Of course, nothing tops her 3-year old Halloween, when her deviation from the script was to shout to people "I want candy!"

Curse of Halloween

My laptop power supply died, sparking and smoking at the plug which attaches to the computer when I removed it last night! Now I have to get a new one. Ugh. Doing research on Apple's bulletin boards, it looks like they aren't taking responsibility for this one, even though tons of customers are reporting it. They may bow to pressure and do a recall eventually, but I need a power adapter now, not six months after the battery runs down. And of course I think I'm just outside the warranty period. I'll call 'em and try it, but I expect I'll be buying one myself...

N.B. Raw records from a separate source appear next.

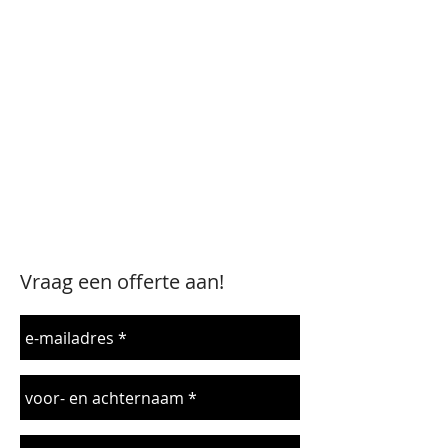
een bestelling wilt
doorgeven. De Gooise
Verhuur kan snel leveren in
Bussum en is ingericht om
binnen een kort tijdsbestek
te kunnen schakelen.
Bestel direct online >>
Vraag een offerte aan!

Wednesday, October 31, 2001

Okage Gets Spendy

I brought back Okage to the Blockbuster's yesterday evening. I've had a while to deliberate on it, having played by myself and with Kelly before and after the coast trip, and I came down on the side of buying it. True, it has some annoyances, and doesn't always challenge you. But I bought it for two primary reasons:

  • Despite it's shortcomings, I'm still entertained by it. The novelty of the characters and dialog has yet to wear thin, and the artwork is still delightful. I'm particularly pleased with the generally irreverent tone.

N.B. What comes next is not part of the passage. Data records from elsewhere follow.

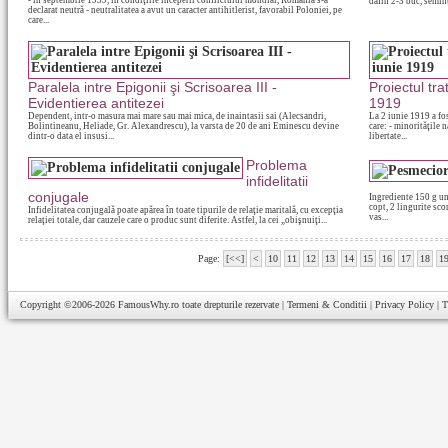
- în septembrie 1939, în condiţiile începerii conflictului mondial, România s-a
dafin 2-3 buc, seminţ
declarat neutră - neutralitatea a avut un caracter antihitlerist, favorabil Poloniei, pe
care...
Paralela intre Epigonii şi Scrisoarea III -
Proiectul tra
Evidentierea antitezei
1919
Dependent, intr-o masura mai mare sau mai mica, de inaintasii sai (Alecsandri,
La 2 iunie 1919 a fo
Bolintineanu, Heliade, Gr. Alexandrescu), la varsta de 20 de ani Eminescu devine
care: - minorităţile 
dintr-o data el insusi...
libertate...
Problema
infidelitatii
conjugale
Ingrediente 150 g un
copt, 2 lingurite sco
Infidelitatea conjugală poate apărea în toate tipurile de relaţie maritală, cu excepţia
vas...
relaţiei totale, dar cauzele care o produc sunt diferite. Astfel, la cei „obişnuiţi...
Page:
[<<]
<
10
11
12
13
14
15
16
17
18
1
Copyright ©2006-2026
FamousWhy.ro
toate drepturile rezervate |
Termeni & Conditii
|
Privacy Policy
|
T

  • Kelly really enjoys it. Last night I even helped her learn the basic controls for fighting 'ghosts'. She wanted to spend the rest of the evening wandering around, tempting ghosts to attack her character, so she could blast them.

Admittedly, Kelly could lose interest well before the game is ended, but for now, Okage is amply repaying its hefty price tag. Now if I can just resist going back to Fry's and buying Oni now that it's price has fallen 60%...

The Hole I'm In

A large part of the 'hole I'm in' as mentioned below is due to Jean coming down with some sort of stomach flu shortly after our return. I spent all day Monday at home with her (I was sorta planning to take the time off anyway, but this way I was available to her). She was really knocked out, unable to do much other than vomiting and lying in bed. I took care of Kelly, both transporting her to and from school and feeding her, working through her homework, entertaining her, bathing and dental hygiene, the works.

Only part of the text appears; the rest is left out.